* **INSTRUCTIONS FOR THE TASK**
Everything below from the line with "STARIJA OBJAVA" through the line with "Trommelsiebe" must be retyped exactly, except the pictures.

=-=-=

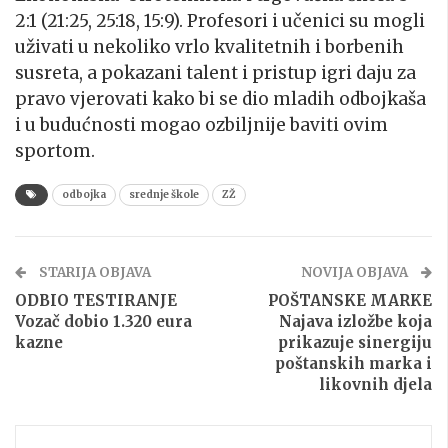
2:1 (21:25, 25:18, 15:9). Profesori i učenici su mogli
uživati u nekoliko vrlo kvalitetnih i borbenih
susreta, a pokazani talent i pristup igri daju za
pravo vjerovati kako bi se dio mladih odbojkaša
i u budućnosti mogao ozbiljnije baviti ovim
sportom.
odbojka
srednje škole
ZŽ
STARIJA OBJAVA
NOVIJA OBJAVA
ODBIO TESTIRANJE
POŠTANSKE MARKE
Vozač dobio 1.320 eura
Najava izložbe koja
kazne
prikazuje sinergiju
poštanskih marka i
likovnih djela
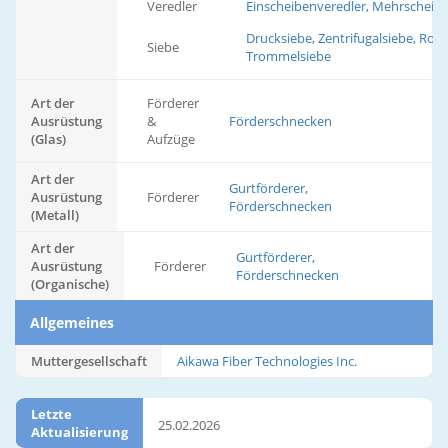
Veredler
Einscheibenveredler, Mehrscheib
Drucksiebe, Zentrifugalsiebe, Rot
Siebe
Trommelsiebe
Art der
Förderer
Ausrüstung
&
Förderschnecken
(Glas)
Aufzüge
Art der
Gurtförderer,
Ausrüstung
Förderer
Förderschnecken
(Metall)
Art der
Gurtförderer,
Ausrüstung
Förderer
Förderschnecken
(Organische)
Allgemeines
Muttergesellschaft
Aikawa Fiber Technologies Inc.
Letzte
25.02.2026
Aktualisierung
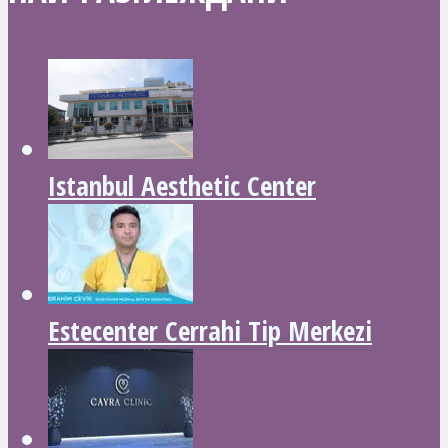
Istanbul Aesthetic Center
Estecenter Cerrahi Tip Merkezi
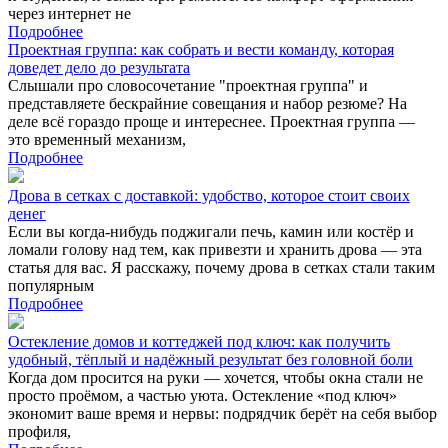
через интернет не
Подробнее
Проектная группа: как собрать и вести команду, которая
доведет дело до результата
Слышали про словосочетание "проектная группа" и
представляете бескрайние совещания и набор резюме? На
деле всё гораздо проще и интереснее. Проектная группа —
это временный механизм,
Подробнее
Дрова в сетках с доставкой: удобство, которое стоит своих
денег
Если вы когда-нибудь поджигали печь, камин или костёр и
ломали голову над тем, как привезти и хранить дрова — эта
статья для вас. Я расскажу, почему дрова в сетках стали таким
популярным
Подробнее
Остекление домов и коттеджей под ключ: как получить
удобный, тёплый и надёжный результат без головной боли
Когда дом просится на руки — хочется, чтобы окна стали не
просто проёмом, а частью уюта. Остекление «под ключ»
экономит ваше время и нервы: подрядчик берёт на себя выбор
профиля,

=-=-=

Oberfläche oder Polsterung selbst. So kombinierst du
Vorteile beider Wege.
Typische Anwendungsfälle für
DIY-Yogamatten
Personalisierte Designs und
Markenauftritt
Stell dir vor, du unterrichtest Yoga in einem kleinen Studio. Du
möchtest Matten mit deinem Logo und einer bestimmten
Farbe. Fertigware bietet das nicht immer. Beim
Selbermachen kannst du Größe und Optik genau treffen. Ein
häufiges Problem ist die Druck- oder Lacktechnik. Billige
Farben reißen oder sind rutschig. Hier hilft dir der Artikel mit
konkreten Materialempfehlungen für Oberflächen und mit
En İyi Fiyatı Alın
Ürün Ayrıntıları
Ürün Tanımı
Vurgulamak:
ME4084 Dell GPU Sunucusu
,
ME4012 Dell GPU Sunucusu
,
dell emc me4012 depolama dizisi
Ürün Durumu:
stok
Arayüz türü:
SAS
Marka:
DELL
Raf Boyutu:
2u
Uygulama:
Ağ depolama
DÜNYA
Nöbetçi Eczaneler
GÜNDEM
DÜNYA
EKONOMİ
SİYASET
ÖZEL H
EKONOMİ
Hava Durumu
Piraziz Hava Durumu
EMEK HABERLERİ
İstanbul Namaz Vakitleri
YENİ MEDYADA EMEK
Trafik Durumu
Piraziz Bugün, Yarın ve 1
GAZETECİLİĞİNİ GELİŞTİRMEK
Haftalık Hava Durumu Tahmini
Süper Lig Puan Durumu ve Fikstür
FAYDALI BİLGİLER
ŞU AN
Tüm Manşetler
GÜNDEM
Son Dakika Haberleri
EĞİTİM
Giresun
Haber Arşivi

=-=-=

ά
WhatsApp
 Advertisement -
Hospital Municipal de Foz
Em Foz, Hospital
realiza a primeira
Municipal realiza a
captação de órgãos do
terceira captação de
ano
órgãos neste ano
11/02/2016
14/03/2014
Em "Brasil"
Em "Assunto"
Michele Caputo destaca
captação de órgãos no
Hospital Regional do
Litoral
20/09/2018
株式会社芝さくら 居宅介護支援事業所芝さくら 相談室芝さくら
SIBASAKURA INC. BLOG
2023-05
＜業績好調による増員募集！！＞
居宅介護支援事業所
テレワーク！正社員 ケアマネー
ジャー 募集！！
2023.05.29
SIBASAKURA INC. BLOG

=-=-=

* **RESULT OF THIS TASK**
STARIJA OBJAVA
NOVIJA OBJAVA
ODBIO TESTIRANJE
POŠTANSKE MARKE
Vozač dobio 1.320 eura
Najava izložbe koja
kazne
prikazuje sinergiju
poštanskih marka i
likovnih djela
Veredler
Einscheibenveredler, Mehrscheib
Drucksiebe, Zentrifugalsiebe, Rot
Siebe
Trommelsiebe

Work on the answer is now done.